Shared with permission: From Dave Finley, N1IRZ, net control, Socorro Chile Harvest Triathlon 2018, Aug. 3-4:

Thank you all for your support of this weekend’s Triathlons. We had another highly successful event, with excellent participation in both the Youth and the Adult races. I received thanks from many of the participants, and I presume some of you did, too. As has always been the case in the 23 years of Socorro’s triathlon, our amateur-radio support is greatly appreciated by both the participants and the organizers.
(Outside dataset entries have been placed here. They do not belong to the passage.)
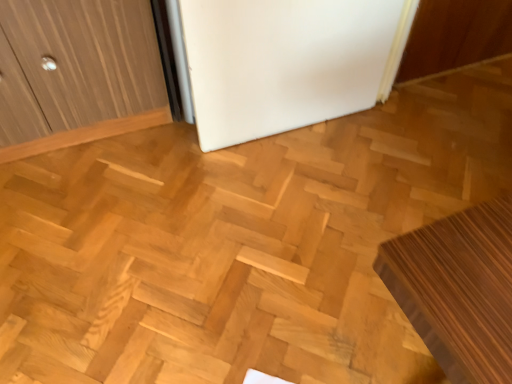 Where is `vacant space that's between wooden bench at lower right and white matte refrigerator at center`? vacant space that's between wooden bench at lower right and white matte refrigerator at center is located at coordinates (332, 204). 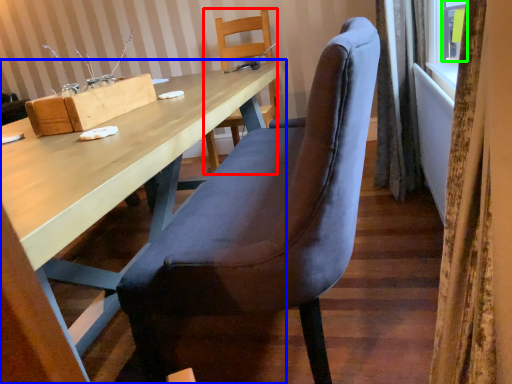 Question: Which object is the farthest from chair (highlighted by a red box)? Choose among these: desk (highlighted by a blue box) or window (highlighted by a green box).

Choices:
 (A) desk
 (B) window

Answer: (B) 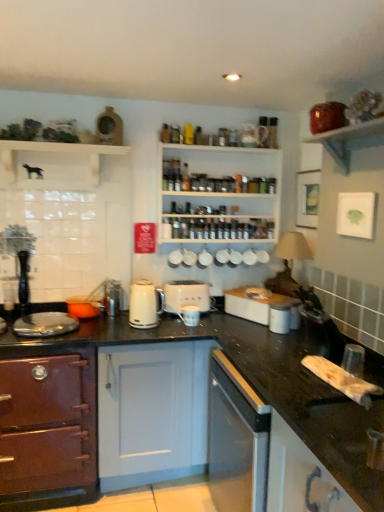 Question: Can you see white matte dog at upper left, arranged as the second shelf when viewed from the front, touching matte purple oven at lower left, the 1th cabinetry viewed from the left?

Choices:
 (A) yes
 (B) no

Answer: (B)

Question: Can you confirm if white matte dog at upper left, arranged as the second shelf when viewed from the front, is taller than matte purple oven at lower left, the 1th cabinetry viewed from the left?

Choices:
 (A) yes
 (B) no

Answer: (B)

Question: Is the depth of white matte dog at upper left, the second shelf viewed from the back, greater than that of matte purple oven at lower left, which ranks as the second cabinetry in front-to-back order?

Choices:
 (A) no
 (B) yes

Answer: (B)

Question: Is white matte dog at upper left, placed as the third shelf when sorted from right to left, not close to matte purple oven at lower left, which appears as the second cabinetry when viewed from the right?

Choices:
 (A) no
 (B) yes

Answer: (B)

Question: Does white matte dog at upper left, which is the first shelf from left to right, lie in front of matte purple oven at lower left, which ranks as the second cabinetry in front-to-back order?

Choices:
 (A) no
 (B) yes

Answer: (A)

Question: In terms of height, does white glossy kettle at center look taller or shorter compared to matte purple oven at lower left, the first cabinetry when ordered from back to front?

Choices:
 (A) tall
 (B) short

Answer: (B)

Question: Is white glossy kettle at center inside the boundaries of matte purple oven at lower left, which ranks as the second cabinetry in front-to-back order, or outside?

Choices:
 (A) outside
 (B) inside

Answer: (A)

Question: Based on their sizes in the image, would you say white glossy kettle at center is bigger or smaller than matte purple oven at lower left, which ranks as the second cabinetry in front-to-back order?

Choices:
 (A) small
 (B) big

Answer: (A)

Question: From a real-world perspective, relative to matte purple oven at lower left, the 1th cabinetry viewed from the left, is white glossy kettle at center vertically above or below?

Choices:
 (A) below
 (B) above

Answer: (B)

Question: Does point (185, 323) appear closer or farther from the camera than point (248, 308)?

Choices:
 (A) farther
 (B) closer

Answer: (B)

Question: Is porcelain matte mug at center, acting as the 2th appliance starting from the right, in front of or behind white glossy toaster at center, the 4th appliance from the left, in the image?

Choices:
 (A) front
 (B) behind

Answer: (A)

Question: Looking at the image, does porcelain matte mug at center, acting as the 2th appliance starting from the right, seem bigger or smaller compared to white glossy toaster at center, arranged as the 1th appliance when viewed from the right?

Choices:
 (A) small
 (B) big

Answer: (A)

Question: Visually, is porcelain matte mug at center, acting as the 2th appliance starting from the right, positioned to the left or to the right of white glossy toaster at center, the 4th appliance from the left?

Choices:
 (A) left
 (B) right

Answer: (A)

Question: In terms of size, does white glossy cabinet at lower right, the 1th cabinetry in the right-to-left sequence, appear bigger or smaller than matte brown bowl at upper right, which appears as the 3th shelf when viewed from the left?

Choices:
 (A) small
 (B) big

Answer: (B)

Question: Considering the positions of white glossy cabinet at lower right, which appears as the 2th cabinetry when viewed from the back, and matte brown bowl at upper right, which is the 3th shelf in back-to-front order, in the image, is white glossy cabinet at lower right, which appears as the 2th cabinetry when viewed from the back, taller or shorter than matte brown bowl at upper right, which is the 3th shelf in back-to-front order,?

Choices:
 (A) short
 (B) tall

Answer: (B) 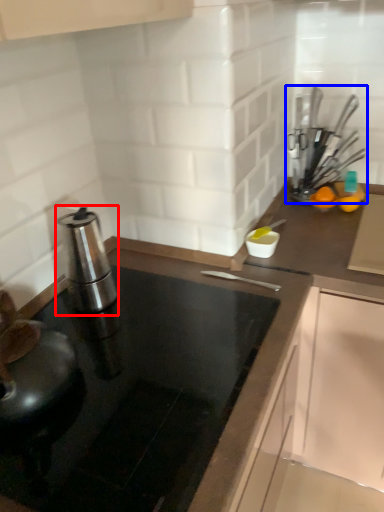 Question: Which object appears farthest to the camera in this image, kitchen appliance (highlighted by a red box) or kitchen appliance (highlighted by a blue box)?

Choices:
 (A) kitchen appliance
 (B) kitchen appliance

Answer: (B) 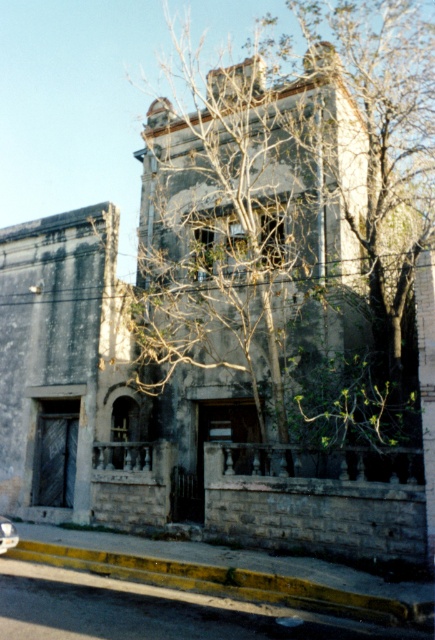 Question: Which of the following is the closest to the observer?

Choices:
 (A) (414, 612)
 (B) (420, 166)

Answer: (A)

Question: Does bare branches at center have a greater width compared to yellow painted concrete curb at lower center?

Choices:
 (A) no
 (B) yes

Answer: (B)

Question: Does bare branches at center appear under yellow painted concrete curb at lower center?

Choices:
 (A) no
 (B) yes

Answer: (A)

Question: Can you confirm if bare branches at center is positioned below yellow painted concrete curb at lower center?

Choices:
 (A) yes
 (B) no

Answer: (B)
Stacy Timmons, this year’s race director, was performing that role for the first time. At the end of the race, she told me, “I don’t know how anyone could do this job without you guys.” The USA Triathlon official working this race told her at the end that “you guys did a great job.” He was very enthusiastic about how well-run the Socorro event was, and that is high praise from someone who has officiated countless triathlons over many years. I consider the situational awareness that we provide to the race director to be a valuable part of keeping things on track during the race.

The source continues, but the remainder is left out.